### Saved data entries
★ ★ ★ ★
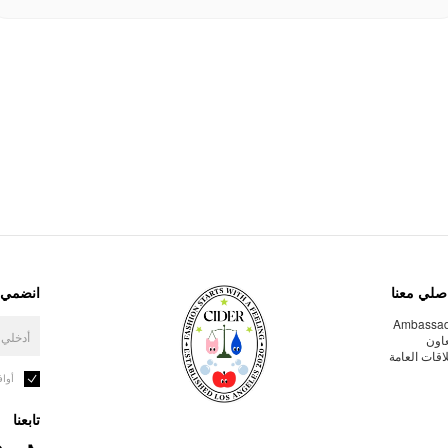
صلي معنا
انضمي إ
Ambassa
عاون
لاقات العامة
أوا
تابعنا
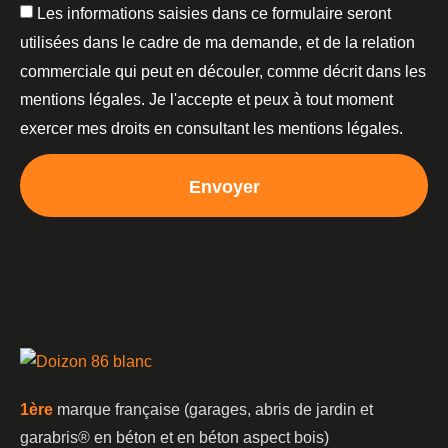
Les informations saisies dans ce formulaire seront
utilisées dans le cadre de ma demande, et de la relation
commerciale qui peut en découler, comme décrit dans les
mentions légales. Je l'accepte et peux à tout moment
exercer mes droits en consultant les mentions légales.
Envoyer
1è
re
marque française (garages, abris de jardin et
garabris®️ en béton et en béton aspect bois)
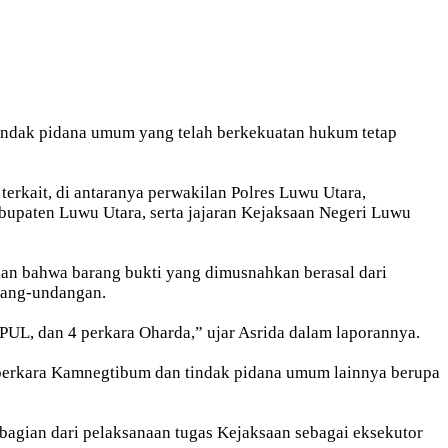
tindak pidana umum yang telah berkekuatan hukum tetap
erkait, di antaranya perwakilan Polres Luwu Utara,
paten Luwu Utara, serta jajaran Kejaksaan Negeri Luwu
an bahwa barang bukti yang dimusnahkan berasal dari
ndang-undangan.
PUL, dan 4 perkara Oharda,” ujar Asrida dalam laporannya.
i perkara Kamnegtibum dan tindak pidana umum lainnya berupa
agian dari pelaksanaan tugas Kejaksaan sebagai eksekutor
★ ★ ★ ★
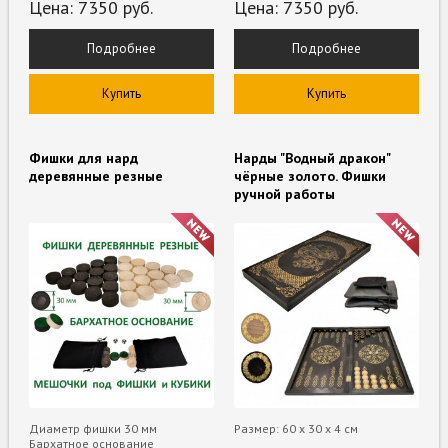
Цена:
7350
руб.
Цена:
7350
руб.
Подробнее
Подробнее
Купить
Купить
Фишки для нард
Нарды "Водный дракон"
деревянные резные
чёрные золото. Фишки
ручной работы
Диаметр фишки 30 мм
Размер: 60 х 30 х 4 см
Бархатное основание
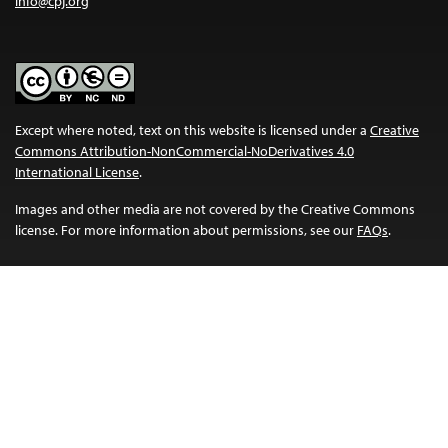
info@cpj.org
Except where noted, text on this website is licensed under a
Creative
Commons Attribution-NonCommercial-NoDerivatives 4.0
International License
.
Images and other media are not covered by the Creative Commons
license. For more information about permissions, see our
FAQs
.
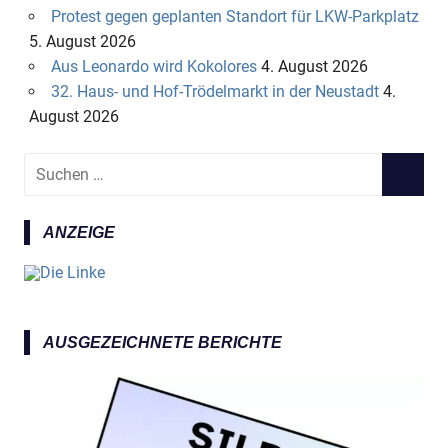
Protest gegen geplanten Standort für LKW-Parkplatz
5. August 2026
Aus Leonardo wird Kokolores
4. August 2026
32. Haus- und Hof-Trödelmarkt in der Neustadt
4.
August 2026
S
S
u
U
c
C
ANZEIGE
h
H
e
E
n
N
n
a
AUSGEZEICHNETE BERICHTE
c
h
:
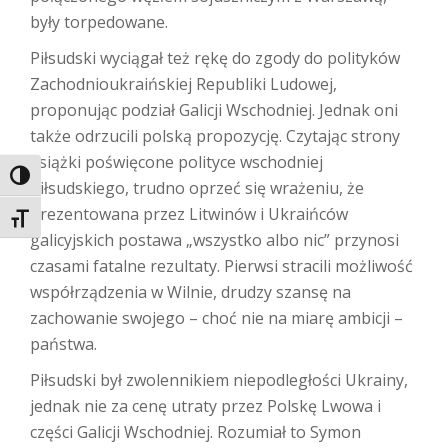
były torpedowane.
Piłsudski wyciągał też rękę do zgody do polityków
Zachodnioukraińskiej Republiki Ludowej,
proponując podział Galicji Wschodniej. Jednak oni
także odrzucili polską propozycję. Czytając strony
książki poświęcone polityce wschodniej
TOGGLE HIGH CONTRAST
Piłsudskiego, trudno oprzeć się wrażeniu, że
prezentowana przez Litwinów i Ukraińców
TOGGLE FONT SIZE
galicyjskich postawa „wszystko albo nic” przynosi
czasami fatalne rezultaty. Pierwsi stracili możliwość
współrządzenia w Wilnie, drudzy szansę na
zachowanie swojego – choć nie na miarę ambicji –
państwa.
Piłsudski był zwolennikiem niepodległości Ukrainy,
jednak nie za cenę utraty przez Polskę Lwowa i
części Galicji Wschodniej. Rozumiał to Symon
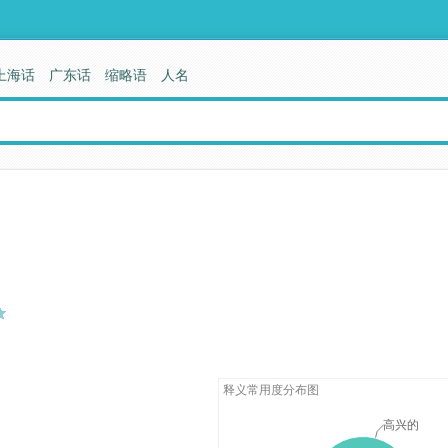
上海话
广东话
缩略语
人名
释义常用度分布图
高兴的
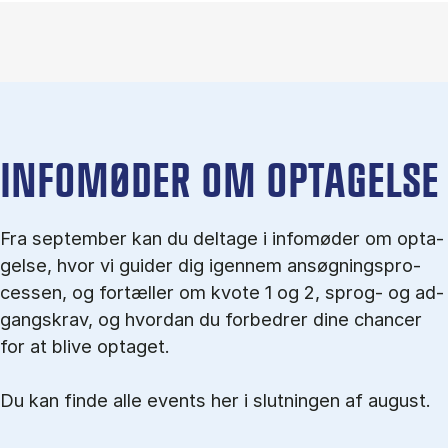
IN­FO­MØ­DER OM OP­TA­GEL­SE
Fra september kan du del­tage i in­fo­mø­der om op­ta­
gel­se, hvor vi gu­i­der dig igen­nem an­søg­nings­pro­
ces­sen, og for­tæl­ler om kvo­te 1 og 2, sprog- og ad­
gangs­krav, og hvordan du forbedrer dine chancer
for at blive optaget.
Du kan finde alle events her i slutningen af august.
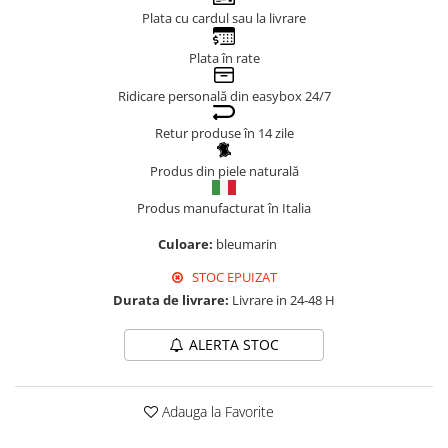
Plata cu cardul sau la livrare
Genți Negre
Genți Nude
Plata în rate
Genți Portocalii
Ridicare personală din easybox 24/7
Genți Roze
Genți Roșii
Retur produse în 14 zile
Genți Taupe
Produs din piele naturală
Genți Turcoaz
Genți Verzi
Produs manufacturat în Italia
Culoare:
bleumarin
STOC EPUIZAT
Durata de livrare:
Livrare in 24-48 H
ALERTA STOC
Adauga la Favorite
★ ★ ★ ★
### GOAL OF THE EXERCISE
If a line in the data contains the string "TOGGLE", copy it.

### OUTPUT BELOW
TOGGLE HIGH CONTRAST
TOGGLE FONT SIZE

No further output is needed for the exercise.